The UK has introduced the Product Security and Telecommunications Infrastructure (PSTI) bill to protect IoT devices. The new law will require manufacturers, importers and distributors of digital tech which connects to the internet or other products to make sure they meet tough new cyber security standards – with heavy fines for those who fail to comply.
The PSTI will allow the government to ban universal default passwords, force firms to be transparent to customers about what they are doing to fix security flaws in connectable products, and create a better public reporting system for vulnerabilities found in those products.
“Every day hackers attempt to break into people’s smart devices. Most of us assume if a product is for sale, it’s safe and secure. Yet many are not, putting too many of us at risk of fraud and theft. Our bill will put a firewall around everyday tech from phones and thermostats to dishwashers, baby monitors and doorbells, and see huge fines for those who fall foul of tough new security standards,” says Julia Lopez, Minister for Media, Data, and Digital Infrastructure.
The Bill will also speed up the roll out of faster and more reliable broadband and mobile networks by making it easier for operators to upgrade and share infrastructure. The reforms will encourage quicker and more collaborative negotiations with landowners hosting the equipment, to reduce instances of lengthy court action which are holding up improvements in digital connectivity, says an official release.
With increases in devices vulnerable to attacks, the PTSI bans on easy-to-guess default passports that come preloaded on devices – such as ‘password’ or ‘admin’ – which are a target for hackers.
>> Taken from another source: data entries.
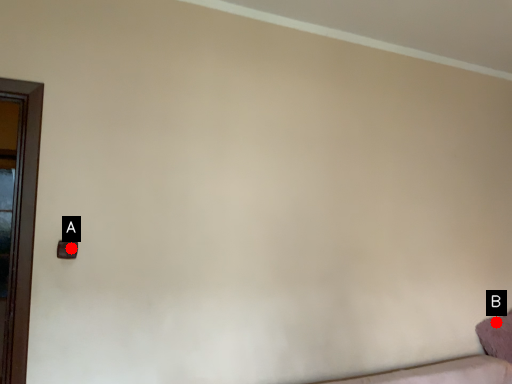 Question: Two points are circled on the image, labeled by A and B beside each circle. Which of the following is the closest to the observer?

Choices:
 (A) A is closer
 (B) B is closer

Answer: (A) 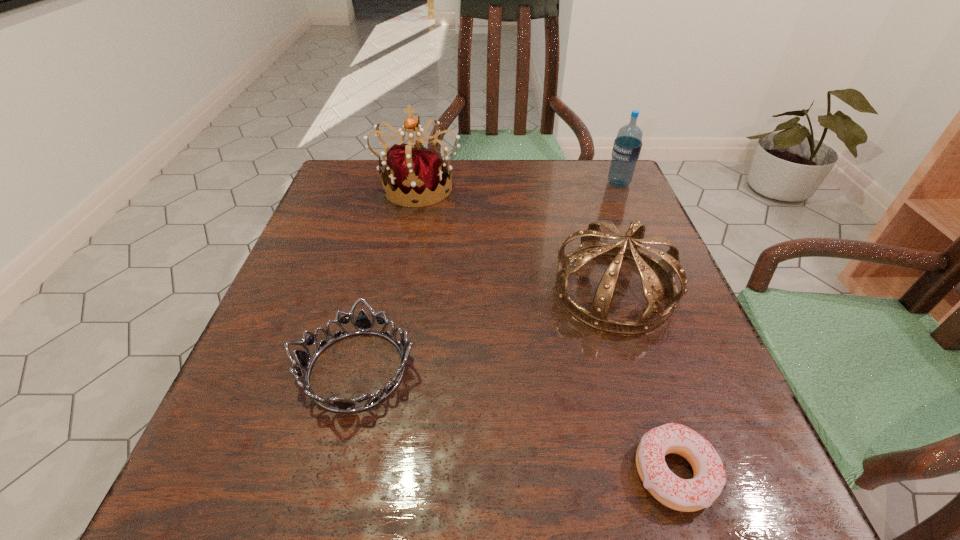 Locate an element on the screen. object positioned at the near right corner is located at coordinates (687, 495).

Where is `vacant space at the far edge of the desktop`? This screenshot has width=960, height=540. vacant space at the far edge of the desktop is located at coordinates (459, 181).

This screenshot has width=960, height=540. In order to click on vacant region at the near edge of the desktop in this screenshot , I will do `click(313, 489)`.

Where is `vacant space at the left edge of the desktop`? The height and width of the screenshot is (540, 960). vacant space at the left edge of the desktop is located at coordinates tap(303, 265).

You are a GUI agent. You are given a task and a screenshot of the screen. Output one action in this format:
    pyautogui.click(x=<x>, y=<y>)
    Task: Click on the vacant space at the right edge of the desktop
    The height and width of the screenshot is (540, 960).
    Given the screenshot: What is the action you would take?
    pyautogui.click(x=687, y=337)

You are a GUI agent. You are given a task and a screenshot of the screen. Output one action in this format:
    pyautogui.click(x=<x>, y=<y>)
    Task: Click on the vacant region at the far left corner of the desktop
    Image resolution: width=960 pixels, height=540 pixels.
    Given the screenshot: What is the action you would take?
    pyautogui.click(x=366, y=197)

In the image, there is a desktop. Find the location of `blank space at the far right corner`. blank space at the far right corner is located at coordinates (586, 206).

Locate an element on the screen. The image size is (960, 540). free space between the tallest tiara and the water bottle is located at coordinates (518, 185).

In order to click on empty space that is in between the third tallest object and the farthest tiara in this screenshot , I will do `click(516, 238)`.

Where is `vacant space in between the fourth tallest object and the second tallest tiara`? The image size is (960, 540). vacant space in between the fourth tallest object and the second tallest tiara is located at coordinates (485, 330). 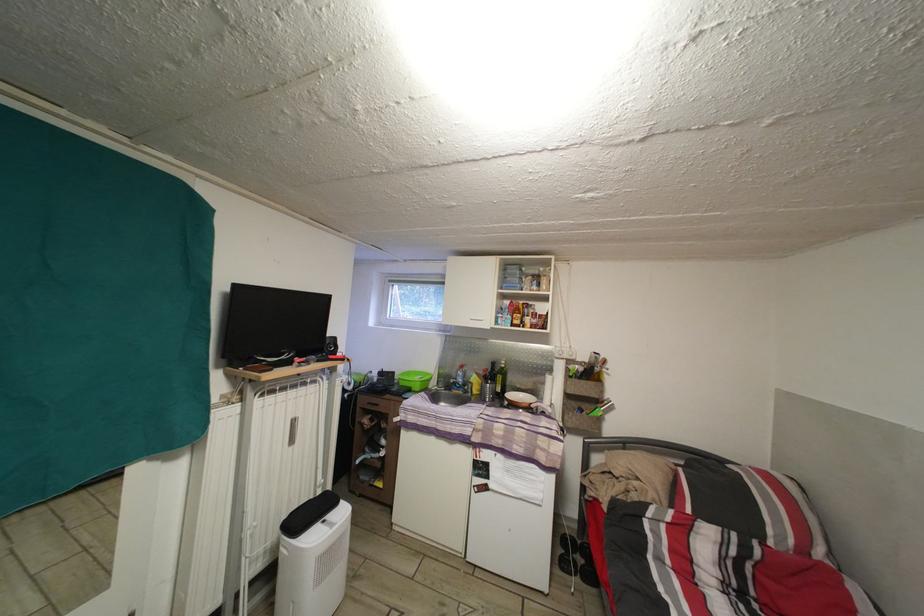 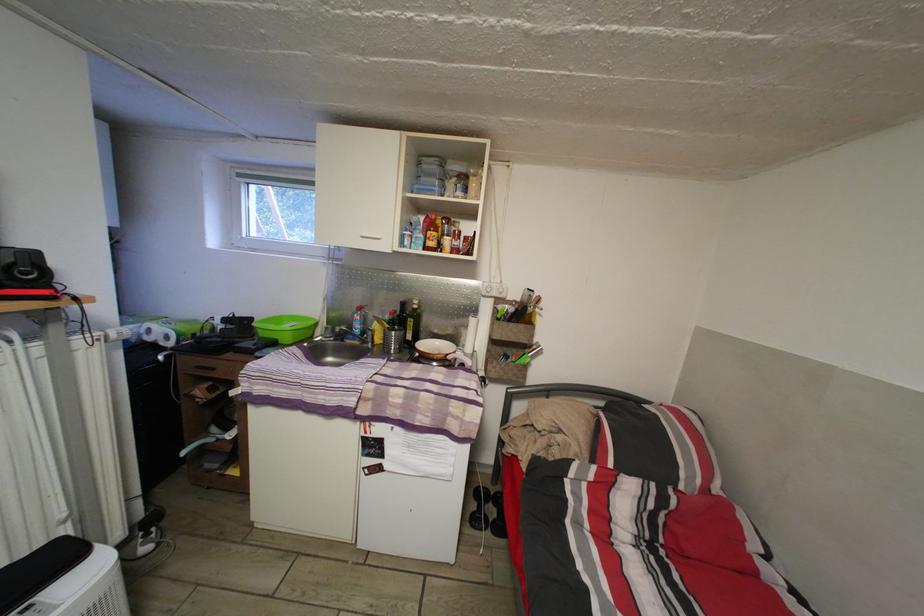 Locate, in the second image, the point that corresponds to point 399,379 in the first image.

(257, 326) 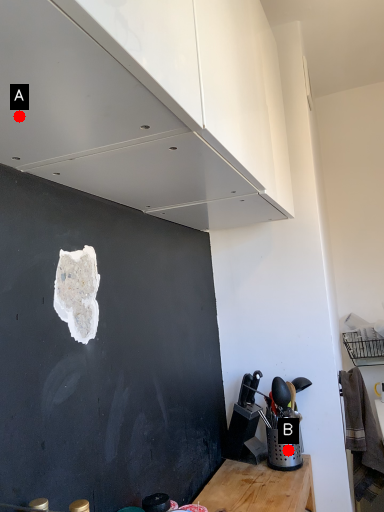 Question: Two points are circled on the image, labeled by A and B beside each circle. Which of the following is the farthest from the observer?

Choices:
 (A) A is further
 (B) B is further

Answer: (B)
Manufacturers will be mandated to alert customers at the point of sale, and keep them updated, about how long a product will receive vital security updates and patches. If there are no security update plans in place, that must also be disclosed. New rules require manufacturers to provide a public point of contact to make it simpler for security researchers and others to report when they discover flaws and bugs in products.
This new cyber security regime will be overseen by a regulator, which will be designated once the Bill comes into force, and will have the power to fine companies for non-compliance up to £10 million or four per cent of their global turnover, as well as up to £20,000 a day in the case of an ongoing contravention.
The Bill applies to ‘connectable’ products, which includes all devices that can access the internet – such as smartphones, smart TVs, games consoles, security cameras and alarm systems, smart toys and baby monitors, smart home hubs and voice-activated assistants and smart home appliances such as washing machines and fridges.